Trustees also are backing legislation by two Republican state senators that would give public fund trustees the right to hire and fire actuaries. And U.S. Rep. Robert E. Andrews, a New Jersey Democrat, plans to introduce federal legislation to give state and local government employees the right to sue state and local officials, including governors, for reducing employer contributions and cutting back promised benefits.

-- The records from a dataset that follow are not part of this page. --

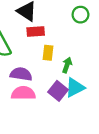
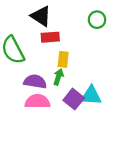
green arrow: (67, 65) -> (58, 77), moved
cyan triangle: (75, 88) -> (91, 96), turned 30

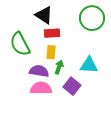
green circle: (97, 20) -> (92, 18), size x1.6
yellow rectangle: (63, 59) -> (51, 52), moved
cyan triangle: (91, 96) -> (89, 65), moved

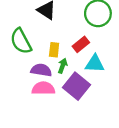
red rectangle: (52, 33) -> (81, 44), moved, turned -35
purple square: (72, 86) -> (77, 86), size x1.4

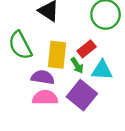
yellow rectangle: (54, 50) -> (57, 55), size x1.6
green arrow: (63, 66) -> (77, 65), moved, turned 128

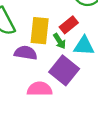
pink semicircle: (45, 97) -> (40, 89), moved

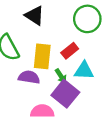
green arrow: (59, 41) -> (61, 76), moved

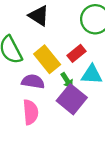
yellow rectangle: (42, 56) -> (47, 59), turned -45
pink semicircle: (42, 111) -> (31, 112), moved, turned 85

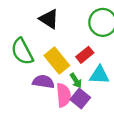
purple square: (72, 99) -> (80, 99), size x0.7
pink semicircle: (31, 112) -> (64, 95), moved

"The bottom line is that I firmly believe this trust would be far better protected in favor of the members and the taxpayers if it were in the hands of trustees," Mr. Baldwin said. "This way we are completely vulnerable to raids. It's not a partisan thing."
Losing the contract with the teachers' fund could cost Buck $68,000 a year in fees. Buck also receives $92,000 annually from the employees' fund, according to Mr. Baus.
The revolt against Buck by teachers' fund trustees is backed by the New Jersey Education Association, the teachers' union, and the Communication Workers of America.
The unions also filed a lawsuit against the state and the state treasurer in October, charging the new law is a breach of contract that violates their legal right to a fair hearing and constitutes a taking of property.
The controversy over Buck's actuarial assumptions started one year ago, after Ms. Whitman became governor.
Ms. Whitman, who was elected on a mandate to roll back state taxes, appointed a task force to examine ways to finance the tax cuts through cutbacks in pension contributions.
In testimony before the Legislature passed the changes, Buck officials said the changes wouldn't harm the financial condition of the pension funds. The new law cutting back state contributions to the pension funds was passed June 30.